No. The disclosed training datasets (GPT-3’s 570GB corpus, GPT-4’s undisclosed dataset) include YouTube video transcripts (via the YouTube Subtitles dataset), not comments. Comments weren’t part of known scraping efforts, though OpenAI hasn’t released full GPT-4 data sources. The myth likely conflates “YouTube data” with “comment data.”
If I delete a YouTube video, is it still in ChatGPT’s training data?
Yes, if it was scraped before deletion. The YouTube Subtitles dataset (created in 2020) contains 12,000+ videos that have since been removed. Once content is in a model’s training data, deleting the original doesn’t remove it from the AI. The model learned patterns from that text – it’s baked in. Future models might not include it if they’re trained on fresh data, but deployed models don’t get “unlearned.”
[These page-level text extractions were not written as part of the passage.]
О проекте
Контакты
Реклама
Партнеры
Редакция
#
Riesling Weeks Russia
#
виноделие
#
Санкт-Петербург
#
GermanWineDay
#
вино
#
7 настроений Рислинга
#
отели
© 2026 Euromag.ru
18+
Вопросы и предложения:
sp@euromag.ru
How can I tell if ChatGPT’s answer came from YouTube transcripts vs. other sources?
You can’t definitively tell, but watch for: (1) Tutorial-style phrasing (“First, you’ll want to…”), (2) casual intros (“So here’s the thing…”), (3) step-by-step structures even when you asked for analysis. Cross-check by asking for sources – if ChatGPT says “this is commonly explained in tutorial videos” without you mentioning video, that’s a tell. For critical info, verify against academic papers or official docs, not just AI output.